Reported by: Cameron Desautels <camdez <at> gmail.com>

Date: Wed, 4 Dec 2013 10:06:03 UTC

Severity: normal

Done: Stefan Monnier <monnier <at> iro.umontreal.ca>

Bug is archived. No further changes may be made.

To add a comment to this bug, you must first unarchive it, by sending
a message to control AT debbugs.gnu.org, with unarchive 16046 in the body.
You can then email your comments to 16046 AT debbugs.gnu.org in the normal way.

Toggle the display of automated, internal messages from the tracker.

View this report as an mbox folder, status mbox, maintainer mbox


Report forwarded to bug-gnu-emacs <at> gnu.org:
bug#16046; Package emacs. (Wed, 04 Dec 2013 10:06:03 GMT) Full text and rfc822 format available.

Acknowledgement sent to Cameron Desautels <camdez <at> gmail.com>:
New bug report received and forwarded. Copy sent to bug-gnu-emacs <at> gnu.org. (Wed, 04 Dec 2013 10:06:03 GMT) Full text and rfc822 format available.

Message #5 received at submit <at> debbugs.gnu.org (full text, mbox):

From: Cameron Desautels <camdez <at> gmail.com>
To: bug-gnu-emacs <at> gnu.org
Subject: Bug with Regexp Containing only a Character Class with a Caret
Date: Tue, 3 Dec 2013 22:57:56 -0600
Hi all,

I've run across a dilemma, in the most literal sense: either there's a
problem in Emacs's regexp engine or there's an issue with
`regexp-opt-charset`---I'm not sure which.

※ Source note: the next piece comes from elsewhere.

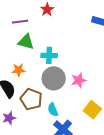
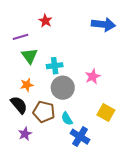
green triangle: (26, 42) -> (30, 56), turned 48
pink star: (79, 80) -> (93, 77), moved

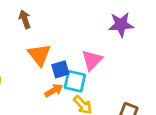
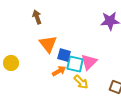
pink triangle: (92, 60) -> (89, 62), moved
blue square: (60, 69) -> (64, 55), turned 32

The issue has to do with regular expressions containing character
classes with only a caret character.  I know this seems like a rather
silly case (why not just use "\\^"?) but it came up in the context of
trying to track down a bug in ruby-mode, so it does occur in real (and
particularly *programmatic*) settings.

The simplest case to reproduce is the following:

    (re-search-forward "[^]")
    ; => Debugger entered--Lisp error: (invalid-regexp "Unmatched [ or [^")
    ;   re-search-forward("[^]")
    ;   eval((re-search-forward "[^]") nil)
    ;   eval-last-sexp-1(t)
    ;   eval-last-sexp(t)
    ;   eval-print-last-sexp()
    ;   call-interactively(eval-print-last-sexp record nil)
    ;   command-execute(eval-print-last-sexp record)
    ;   execute-extended-command(nil "eval-print-last-sexp")
    ;   call-interactively(execute-extended-command nil nil)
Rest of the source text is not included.